## Stored data
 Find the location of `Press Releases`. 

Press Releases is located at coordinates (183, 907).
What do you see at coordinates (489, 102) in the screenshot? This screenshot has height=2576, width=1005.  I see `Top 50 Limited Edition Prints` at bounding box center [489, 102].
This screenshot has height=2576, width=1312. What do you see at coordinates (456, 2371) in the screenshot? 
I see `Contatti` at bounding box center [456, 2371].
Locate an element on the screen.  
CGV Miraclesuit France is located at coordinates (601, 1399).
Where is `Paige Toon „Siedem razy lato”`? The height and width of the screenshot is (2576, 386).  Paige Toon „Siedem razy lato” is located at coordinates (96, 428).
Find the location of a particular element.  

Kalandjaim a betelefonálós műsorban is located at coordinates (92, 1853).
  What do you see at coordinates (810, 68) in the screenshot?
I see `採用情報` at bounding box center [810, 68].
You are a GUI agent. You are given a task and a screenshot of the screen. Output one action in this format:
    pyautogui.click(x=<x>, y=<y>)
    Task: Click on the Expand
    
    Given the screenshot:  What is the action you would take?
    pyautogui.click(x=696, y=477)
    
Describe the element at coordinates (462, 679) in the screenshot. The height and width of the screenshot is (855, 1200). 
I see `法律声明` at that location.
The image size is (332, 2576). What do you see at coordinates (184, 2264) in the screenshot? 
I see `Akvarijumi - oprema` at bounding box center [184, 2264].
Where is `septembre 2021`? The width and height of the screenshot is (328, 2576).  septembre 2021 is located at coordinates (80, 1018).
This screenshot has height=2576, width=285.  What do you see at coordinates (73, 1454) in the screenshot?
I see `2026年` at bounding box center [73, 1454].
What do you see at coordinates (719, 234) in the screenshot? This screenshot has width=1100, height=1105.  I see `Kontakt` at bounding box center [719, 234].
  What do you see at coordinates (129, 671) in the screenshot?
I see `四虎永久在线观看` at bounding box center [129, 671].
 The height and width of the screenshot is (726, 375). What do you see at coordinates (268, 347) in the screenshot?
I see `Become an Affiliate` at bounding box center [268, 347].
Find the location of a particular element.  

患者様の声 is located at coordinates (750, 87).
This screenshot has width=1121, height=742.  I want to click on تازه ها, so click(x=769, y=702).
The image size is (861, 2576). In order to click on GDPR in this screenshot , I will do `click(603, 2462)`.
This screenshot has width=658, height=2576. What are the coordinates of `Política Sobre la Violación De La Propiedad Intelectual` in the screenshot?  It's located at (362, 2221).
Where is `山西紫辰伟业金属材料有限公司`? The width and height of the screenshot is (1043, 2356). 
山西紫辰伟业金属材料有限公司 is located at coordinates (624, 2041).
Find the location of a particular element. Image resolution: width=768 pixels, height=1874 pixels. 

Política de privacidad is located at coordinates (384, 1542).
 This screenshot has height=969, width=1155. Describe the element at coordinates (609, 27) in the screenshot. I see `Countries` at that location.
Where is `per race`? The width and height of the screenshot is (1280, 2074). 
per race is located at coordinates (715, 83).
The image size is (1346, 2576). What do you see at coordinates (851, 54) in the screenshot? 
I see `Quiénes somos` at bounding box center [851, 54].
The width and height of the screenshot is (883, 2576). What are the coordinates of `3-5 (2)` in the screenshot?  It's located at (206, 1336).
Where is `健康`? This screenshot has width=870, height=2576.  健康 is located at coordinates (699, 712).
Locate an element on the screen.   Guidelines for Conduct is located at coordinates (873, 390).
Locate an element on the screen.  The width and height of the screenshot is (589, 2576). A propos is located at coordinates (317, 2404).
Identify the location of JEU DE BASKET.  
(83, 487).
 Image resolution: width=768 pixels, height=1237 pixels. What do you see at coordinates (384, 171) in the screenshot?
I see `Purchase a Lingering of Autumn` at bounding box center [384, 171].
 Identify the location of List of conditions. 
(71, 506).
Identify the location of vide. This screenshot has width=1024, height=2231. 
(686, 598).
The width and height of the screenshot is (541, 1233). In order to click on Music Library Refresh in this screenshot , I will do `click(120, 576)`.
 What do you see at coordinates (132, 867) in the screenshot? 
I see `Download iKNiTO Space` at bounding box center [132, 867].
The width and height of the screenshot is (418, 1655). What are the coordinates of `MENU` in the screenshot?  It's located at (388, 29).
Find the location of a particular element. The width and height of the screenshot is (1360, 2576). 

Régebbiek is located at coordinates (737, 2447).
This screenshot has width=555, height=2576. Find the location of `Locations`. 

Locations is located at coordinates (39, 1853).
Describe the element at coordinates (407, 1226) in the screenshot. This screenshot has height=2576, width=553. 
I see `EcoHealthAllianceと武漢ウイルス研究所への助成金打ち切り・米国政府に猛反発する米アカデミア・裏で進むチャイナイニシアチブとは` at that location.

## Goal of the exercise
Each line of the data that has the string "will" should be returned.

## Exercise output
The image size is (861, 2576). In order to click on GDPR in this screenshot , I will do `click(603, 2462)`.
The width and height of the screenshot is (541, 1233). In order to click on Music Library Refresh in this screenshot , I will do `click(120, 576)`.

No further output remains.